L’ADDICTION UNE LUTTE CONTRE SOI
Sister Morphine chantée par Mike JAGGER, encense les effets d’un Pharmakon transformant ses cauchemars en rêves. Mais jusqu’à quel point la substance soulage les maux du quotidien, la souffrance ou encore le vécu agonique ? « Ma vie est dominée par l’angoisse et c’est super puissant » raconte AVICII, DJ suédois, avec une déconcertante sincérité, dans un reportage qui lui est dédié, diffusé après sa mort. Il se serait suicidé. Tim BERGLING de son vrai nom, se décrit comme très timide : « Je me sentais jugé parce que je n’étais pas extraverti, comme si être introverti était perçu comme quelque chose d’inférieur. » La création était son moteur de vie. Ce don pour créer des mélodies l’enferma dans la spirale infernale de la notoriété, et l’alcool l’aida à supporter ce monde dans lequel il ne trouvait pas sa place. « J’avais tout pour être heureux, et pourtant je ne l’étais pas. » nous dit-il avec beaucoup de lucidité. On voit dans cette histoire de vie comment « les effets des addictions sont ressentis comme des temps de parenthèse permettant d’occulter les pressions du quotidien et d’effacer momentanément, par l’oubli, les craintes. ». On peut s’interroger sur ces temps de parenthèse procurés par les substances. Des parenthèses où les sensations corporelles nouvelles animent le sujet.
L’histoire de Tim BERGLING donne l’impression qu’il y a un impossible à exister sans la substance. L’alcool lui donnait la force nécessaire pour aller sur scène, mais aussi pour entrer en relation avec les autres. Tim BERGLING a tenté de lutter contre une chute lente dans un monde sombre, où il lui était impossible d’être, en dehors de sa création artistique. Il a lutté contre lui-même. Drogue, alcool et musique ont été ses tentatives d’être soi et l’ont aidé à lutter contre les affres de la dépression.
Ce qui nous interpelle est la façon dont la substance vient donner une contenance, permet à Tim BERGLING de donner le change sur scène et d’être AVICII. La substance nous apparaît comme une béquille.
Après avoir vu ce documentaire sur AVICII je me suis demandais comment les problématiques addictives nous éclairent sur la construction du sentiment d’être soi qui semble tant faire défaut chez les patients addicts.
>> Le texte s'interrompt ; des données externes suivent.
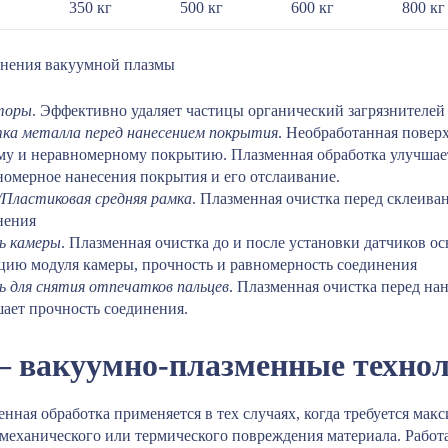
350 кг
500 кг
600 кг
800 кг
нения вакуумной плазмы
торы
. Эффективно удаляет частицы органический загрязнителей
ка металла перед нанесением покрытия
. Необработанная повер
му и неравномерному покрытию. Плазменная обработка улучшает 
номерное нанесения покрытия и его отслаивание.
/Пластиковая средняя рамка
. Плазменная очистка перед склеива
нения
ь камеры
. Плазменная очистка до и после установки датчиков о
цию модуля камеры, прочность и равномерность соединения
ь для снятия отпечатков пальцев
. Плазменная очистка перед на
ает прочность соединения.
– вакуумно-плазменные техно
нная обработка применяется в тех случаях, когда требуется мак
 механического или термического повреждения материала. Работ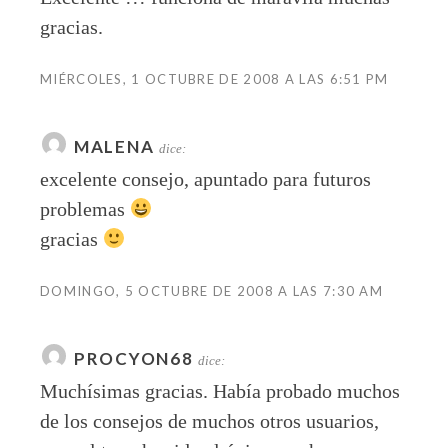
gracias.
MIÉRCOLES, 1 OCTUBRE DE 2008 A LAS 6:51 PM
MALENA
dice:
excelente consejo, apuntado para futuros
problemas
gracias
DOMINGO, 5 OCTUBRE DE 2008 A LAS 7:30 AM
PROCYON68
dice:
Muchísimas gracias. Había probado muchos
de los consejos de muchos otros usuarios,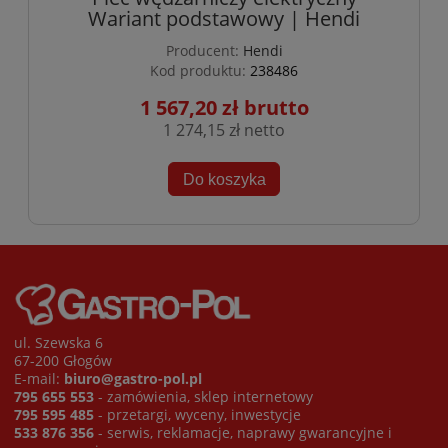
Wariant podstawowy | Hendi
Producent:
Hendi
Kod produktu:
238486
1 567,20 zł
1 274,15 zł
Do koszyka
ul. Szewska 6
67-200 Głogów
E-mail:
biuro@gastro-pol.pl
795 655 553
- zamówienia, sklep internetowy
795 595 485
- przetargi, wyceny, inwestycje
533 876 356
- serwis, reklamacje, naprawy gwarancyjne i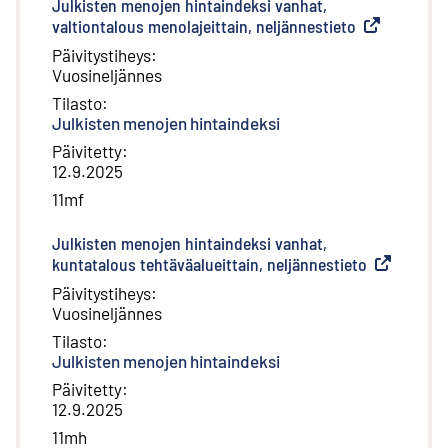
Julkisten menojen hintaindeksi vanhat,
valtiontalous menolajeittain, neljännestieto
(
Ulkoinen lin
Päivitystiheys
:
Vuosineljännes
Tilasto
:
Julkisten menojen hintaindeksi
Päivitetty
:
12.9.2025
11mf
Julkisten menojen hintaindeksi vanhat,
kuntatalous tehtäväalueittain, neljännestieto
(
Ulkoinen li
Päivitystiheys
:
Vuosineljännes
Tilasto
:
Julkisten menojen hintaindeksi
Päivitetty
:
12.9.2025
11mh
Il apparait une forme d’être au monde bancal, chez les patients addicts, marquée par un vide intérieur et une lutte contre soi. Ils me laissent alors entrevoir une question existentielle animant leur être : « Qui suis-je ? ». J’ai l’intuition que la substance pallie une difficulté à être soi, à se sentir soi. La substance agirait alors comme une prothèse de l’être.
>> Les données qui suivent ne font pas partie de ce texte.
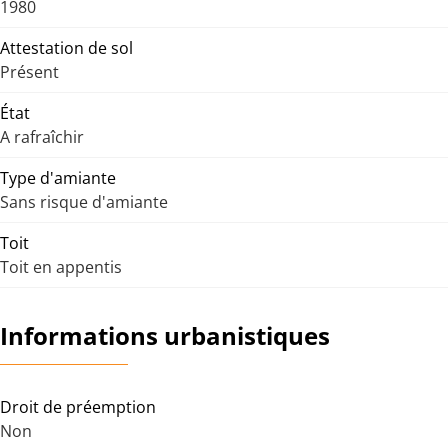
1980
Attestation de sol
Présent
État
A rafraîchir
Type d'amiante
Sans risque d'amiante
Toit
Toit en appentis
Informations urbanistiques
Droit de préemption
Non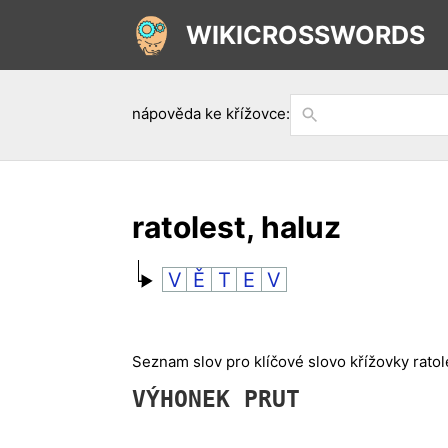
WIKICROSSWORDS
nápověda ke křížovce:
ratolest, haluz
V
Ě
T
E
V
Seznam slov pro klíčové slovo křížovky ratole
VÝHONEK
PRUT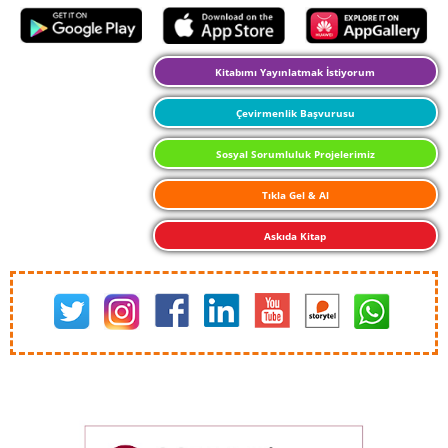
Kitabımı Yayınlatmak İstiyorum
Çevirmenlik Başvurusu
Sosyal Sorumluluk Projelerimiz
Tıkla Gel & Al
Askıda Kitap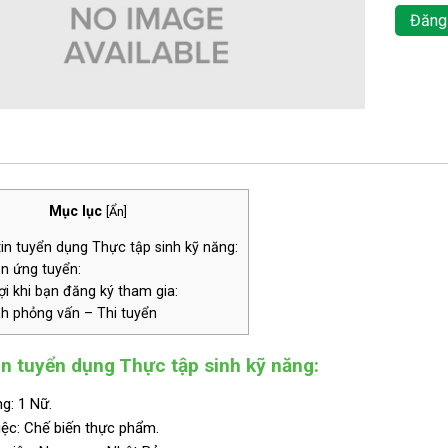
Đăng
Mục lục
[
Ẩn
]
n tuyển dụng Thực tập sinh kỹ năng:
n ứng tuyển:
i khi bạn đăng ký tham gia:
nh phỏng vấn – Thi tuyển
n tuyển dụng Thực tập sinh kỹ năng:
g: 1 Nữ.
ệc: Chế biến thực phẩm.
La problématique addictive entretient un rapport particulier à la dépendance. La dépendance tient cette particularité d’avoir été vécue par tout un chacun dans les premiers moments de la vie. C’est ce que S. FREUD décrira dans l’Hilflosigkeit. Le nourrisson est en effet entièrement dépendant de son environnement et de la mère procurant les soins maternels primaires. D. WINNICOTT décrira cette première phase du développement précoce de l’enfant comme une phase de dépendance absolue. Par la suite, « la capacité d’être seul d’abord en présence de la mère, puis en son absence, s’inscrit parmi les étapes d’accession à l’indépendance. ».
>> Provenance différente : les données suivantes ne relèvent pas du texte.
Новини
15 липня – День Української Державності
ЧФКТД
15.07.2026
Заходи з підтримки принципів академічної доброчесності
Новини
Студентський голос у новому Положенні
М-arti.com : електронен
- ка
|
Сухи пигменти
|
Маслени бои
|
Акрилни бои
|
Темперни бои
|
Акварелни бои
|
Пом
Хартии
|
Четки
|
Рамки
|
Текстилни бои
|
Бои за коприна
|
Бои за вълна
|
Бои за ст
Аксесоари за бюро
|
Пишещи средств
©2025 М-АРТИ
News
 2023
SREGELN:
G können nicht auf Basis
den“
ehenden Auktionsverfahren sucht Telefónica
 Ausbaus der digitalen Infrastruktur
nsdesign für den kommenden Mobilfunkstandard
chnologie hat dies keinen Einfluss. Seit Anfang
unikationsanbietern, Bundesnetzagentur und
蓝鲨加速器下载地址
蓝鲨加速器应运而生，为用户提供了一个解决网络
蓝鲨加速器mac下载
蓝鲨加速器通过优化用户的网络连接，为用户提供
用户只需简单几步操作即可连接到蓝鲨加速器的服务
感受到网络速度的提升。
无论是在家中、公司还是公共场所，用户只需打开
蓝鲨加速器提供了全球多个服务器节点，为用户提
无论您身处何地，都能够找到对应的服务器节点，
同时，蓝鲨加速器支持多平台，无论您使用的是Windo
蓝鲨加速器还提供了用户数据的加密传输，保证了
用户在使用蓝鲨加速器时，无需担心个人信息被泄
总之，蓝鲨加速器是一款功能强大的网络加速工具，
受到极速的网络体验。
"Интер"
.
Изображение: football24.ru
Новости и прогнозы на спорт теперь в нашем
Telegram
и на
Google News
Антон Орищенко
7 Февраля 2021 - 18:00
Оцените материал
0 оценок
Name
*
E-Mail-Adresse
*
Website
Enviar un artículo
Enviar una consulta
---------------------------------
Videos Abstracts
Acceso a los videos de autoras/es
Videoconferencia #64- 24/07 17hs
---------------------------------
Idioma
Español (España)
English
L’addiction maintenant une dépendance du sujet à un objet, ne viendrait-elle pas pallier un échec dans les étapes de l’accession à l’indépendance, concernant notamment la capacité d’être seul ? L’addiction serait « l’expression la plus visible de cette dépendance se manifestant par une recherche éperdue d’un produit, d’une situation ou d’un objet consommé avec avidité. ». Dans cette difficulté à existé seul, pour soi même et par soi même la substance devient comme un pillier dans la vie de ces patients. La drogue, l’alcool sont alors des béquilles qui tente d’aider la personne à avancer tant bien que mal dans sa vie, et a supporter des douleurs ou difficultés passées.
Il est difficile de penser que nous serons toujours seul, seul à penser, seul à désirer, seul à rêver. Les étapes de la vie depuis notre naissance ont pour objectif d’accompagner l’enfant vers l’autonomisation, puis de permettre à l’adulte de vivre ses relations tournées vers de nouveau objet d’amour, tout en acceptant cette solitude et ce manque originaire propre à tout être humain. C’est cela qui est difficile a accepter chez la personne souffrance d’une problématique addictive. il y a comme ce besoin fondamentale de remplir avec la substance ou avec l’objet de l’addiction (qui peut être une relation amoureuse ou amicale), le vide intérieur auquel nous pouvons tous etre confrontés. Chez le sujet addict c’est une lutte incessante entre l’adulte en devenir et le petit enfant qui persiste.
Finalement dans l’addiction une lutte contre Soi s’instaure.